A tuberculose, acredites ou não, é um dado da tua biografia que os fascina muito, não só por lembrar-lhes os poetas românticos da geração byroniana, a quem admiram com paixão religiosa, como também por teres dedicado – até mesmo de forma obsessiva – vários poemas à morte, tema pelo qual se sentem irremediavelmente atraídos, como ficou evidente nos versos de Consoada: “Quando a Indesejada das gentes chegar / (Não sei se dura ou caroável), / Talvez eu tenha medo, / Talvez sorria, ou diga: / – Alô, iniludível!” Ou, ainda, em passagem mais sofrida como em “Morrer sem deixar o triste despojo da carne, / A exangue máscara de cera, / Cercada de flores, / Que apodrecerão – felizes! – num dia, / Banhada de lágrimas / Nascidas menos da saudade do que do espanto da morte.”, extraída de A morte absoluta.
De tudo, meu saudoso Bandeira, a galera vibrou pra valer foi com as tuas poesias lírico-amorosas, nas quais celebras a mulher brasileira do ponto de vista sensual, através de um canto envolvente e persuasivo, como vemos em Poemeto erótico: “Teu corpo claro e perfeito, / – Teu corpo de maravilha, / Quero possuí-lo no leito / Estreito da redondilha… / (…) / A todo o momento o vejo… / Teu corpo… a única ilha / No oceano do meu desejo…” Sem falar, tu hás de convir, do amor sublime e bem humorado de Neologismo, quando o sentimento maior de todos escorre de maneira apaziguada nestes versos antológicos: “Beijo pouco, falo menos ainda. / Mas invento palavras / Que traduzem a ternura mais funda / E mais cotidiana. / Inventei, por exemplo, o verbo teadorar. / Intransitivo: / Teadoro, Teodora.”

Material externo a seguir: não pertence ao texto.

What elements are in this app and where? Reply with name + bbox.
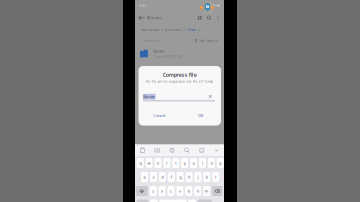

Da turma lotada que assistiu à aula, sei não, poeta, mas saí de lá com a leve impressão de ter fisgado alguns leitores – espécie ainda rara no meio da estudantada – para a tua boa e sempre confortante poesia, a ser mantida sempre na cabeceira da cama, a fim de acalmar nossa alma e trazer a leveza acolhedora do sono. Entre os outros poemas de Estrela da Manhã, eles curtiram também a tirada filosófica sobre morte/vida de Momento num café; o lirismo exagerado e pungente de Balada das três mulheres do sabonete Araxá; a valorização da cultura popular e da vida no interior de Trem de ferro; e, como não poderia deixar de ser, a triste história amorosa da Tragédia brasileira, na figura apaixonada e patética de Misael. Mas basta de lero-lero, meu querido Bandeira, vida noves fora zero.